» Exercise: Locate the lines of the listing below that hold "венчанием", then copy each of them.

---*---

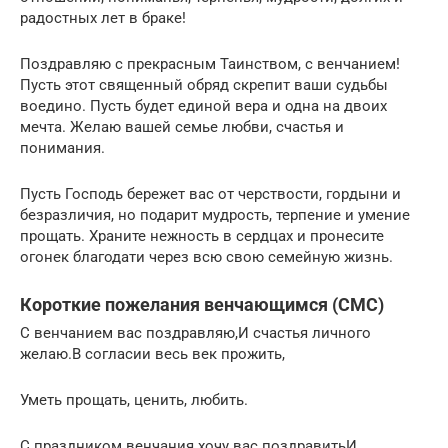
радостных лет в браке!
Поздравляю с прекрасным Таинством, с венчанием!
Пусть этот священный обряд скрепит ваши судьбы
воедино. Пусть будет единой вера и одна на двоих
мечта. Желаю вашей семье любви, счастья и
понимания.
Пусть Господь бережет вас от черствости, гордыни и
безразличия, но подарит мудрость, терпение и умение
прощать. Храните нежность в сердцах и пронесите
огонек благодати через всю свою семейную жизнь.
Короткие пожелания венчающимся (СМС)
С венчанием вас поздравляю,И счастья личного
желаю.В согласии весь век прожить,
Уметь прощать, ценить, любить.
С праздником венчания хочу вас поздравитьИ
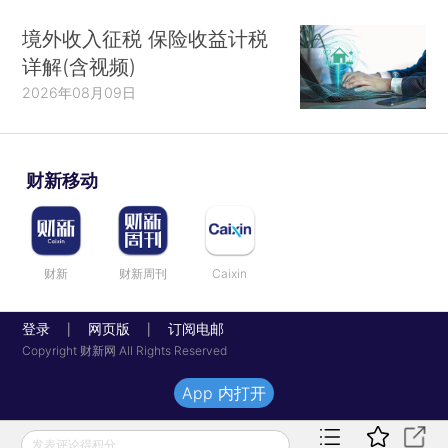
境外收入征税 保险收益计税
详解(含视频)
2026年08月09日
财新移动
财新
财新周刊
Caixin
登录
网页版
订阅电邮
|
|
Copyright 财新网 All Rights Reserved
App 内打开
发表评论得积分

---*---

» Exercise output:
Поздравляю с прекрасным Таинством, с венчанием!
С венчанием вас поздравляю,И счастья личного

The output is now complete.